By Jennifer Whitlock

After an eight-month review, U.S. Trade Representative (USTR) Katherine Tai has begun talks with China about the bilateral trade agreement between the two nations.

Virtual meetings between Tai and China’s Vice Premier Liu He were initiated in early October after she delivered a speech detailing U.S. concerns and expectations with the agreement.

During her speech at the Center for Strategic and International Studies (CSIS), Tai said the interaction and relationship between the world’s two largest economies affects not only the U.S. and China, but billions of people in other nations.

“I have said this before and I will continue to say it: the U.S.-China trade and economic relationship is one of profound consequence.
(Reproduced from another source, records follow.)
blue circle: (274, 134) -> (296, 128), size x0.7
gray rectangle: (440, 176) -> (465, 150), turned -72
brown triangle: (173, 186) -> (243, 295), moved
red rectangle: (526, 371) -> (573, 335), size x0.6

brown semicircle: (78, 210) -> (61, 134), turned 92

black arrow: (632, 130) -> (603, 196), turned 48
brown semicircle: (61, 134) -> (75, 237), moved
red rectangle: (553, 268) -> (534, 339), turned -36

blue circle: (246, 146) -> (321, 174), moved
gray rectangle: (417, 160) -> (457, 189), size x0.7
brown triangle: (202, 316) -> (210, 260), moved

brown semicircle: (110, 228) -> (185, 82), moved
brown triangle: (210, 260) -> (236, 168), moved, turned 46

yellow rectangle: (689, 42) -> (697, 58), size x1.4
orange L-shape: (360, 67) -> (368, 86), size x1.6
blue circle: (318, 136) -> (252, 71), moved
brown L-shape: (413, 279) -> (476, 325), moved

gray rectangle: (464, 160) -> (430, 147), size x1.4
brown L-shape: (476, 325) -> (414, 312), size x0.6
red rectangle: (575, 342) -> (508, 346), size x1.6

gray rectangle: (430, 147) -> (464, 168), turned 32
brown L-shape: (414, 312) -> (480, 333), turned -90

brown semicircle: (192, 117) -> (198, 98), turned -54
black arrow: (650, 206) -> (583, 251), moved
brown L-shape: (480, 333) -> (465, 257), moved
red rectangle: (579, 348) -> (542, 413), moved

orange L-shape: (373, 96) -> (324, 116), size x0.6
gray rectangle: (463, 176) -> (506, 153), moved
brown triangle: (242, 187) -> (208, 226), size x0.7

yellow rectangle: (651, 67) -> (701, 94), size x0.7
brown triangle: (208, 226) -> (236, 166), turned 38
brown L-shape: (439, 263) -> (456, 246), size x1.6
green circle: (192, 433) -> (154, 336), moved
This bilateral relationship is complex and competitive,” she said. “For too long, China’s lack of adherence to global trading norms has undercut the prosperity of Americans and others around the world. It is increasingly clear that China’s plans do not include meaningful reforms to address the concerns shared by the U.S. and many other countries.”
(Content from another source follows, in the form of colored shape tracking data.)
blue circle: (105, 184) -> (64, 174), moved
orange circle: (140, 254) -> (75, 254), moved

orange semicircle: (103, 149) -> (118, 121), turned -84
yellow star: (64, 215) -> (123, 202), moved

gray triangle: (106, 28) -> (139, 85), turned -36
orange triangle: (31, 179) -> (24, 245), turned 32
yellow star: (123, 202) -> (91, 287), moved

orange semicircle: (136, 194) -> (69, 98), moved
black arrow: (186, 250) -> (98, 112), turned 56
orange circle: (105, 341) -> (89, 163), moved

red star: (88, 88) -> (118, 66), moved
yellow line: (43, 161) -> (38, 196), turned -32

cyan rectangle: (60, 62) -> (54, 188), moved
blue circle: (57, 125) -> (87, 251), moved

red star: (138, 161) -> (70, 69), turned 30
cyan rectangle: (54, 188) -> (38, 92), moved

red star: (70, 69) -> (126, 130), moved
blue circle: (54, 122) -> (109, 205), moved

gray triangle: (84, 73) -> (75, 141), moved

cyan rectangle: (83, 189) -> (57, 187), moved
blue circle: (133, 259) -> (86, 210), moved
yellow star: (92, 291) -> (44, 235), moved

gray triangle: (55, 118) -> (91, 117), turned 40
The U.S. agricultural sector was repeatedly mentioned. Tai said agricultural purchases by China are an area in which the U.S. has seen progress under the phase one trade agreement and that U.S. agricultural exports were stabilized by the temporary deal.

However, she noted China’s deployment of regulations that limit or threaten market access for American farmers and ranchers has left U.S. agriculture on an unequal playing field.

“While we have seen more exports to China in recent years, market share is shrinking and agriculture remains an unpredictable sector for U.S. farmers and ranchers who have come to rely heavily on this market,” she said.

With the phase one trade agreement set to expire Dec. 31, U.S. agricultural organizations are closely watching the USTR’s movements on the issue.

In late August, American Farm Bureau Federation (AFBF) President Zippy Duvall sent Tai and U.S. Secretary of Agriculture Tom Vilsack a letter asking the administrators to consider the impact of trade actions on U.S. farmers and ranchers.

“Farm Bureau strongly urges you to resolve trade concerns with China within the boundaries of the U.S.-China phase one agreement and work to extend purchase commitments,” Duvall wrote.

Last year, China committed to purchasing $34 billion in U.S. goods and services, but totals were closer to $27.2 billion. Although it is behind in purchase commitments for manufacturing and energy, China is much closer to meeting agreements of agricultural purchases. From January to August 2021, the U.S. exported nearly $18 billion of agricultural products, according to an analysis by AFBF Economist Veronica Neigh.

“We believe the cumulative exports to China needs to be about $20 billion, at this point, in January through August,” Neigh said during an AFBF Newsline podcast episode in late September. “So, that means they’re only 12% behind where they need to be in order to reach the 2021 total value.”

China’s state news agency, Xinhau, reported after the first talk Liu asked the U.S. to eliminate tariffs and sanctions and clarified China’s position on its “economic development model and industrial policies.”

No specific trade issues or any one industrial sector were mentioned by Xinhua in the statement.

USTR also released a short statement after the first talk saying the two sides would consult on “certain outstanding issues.”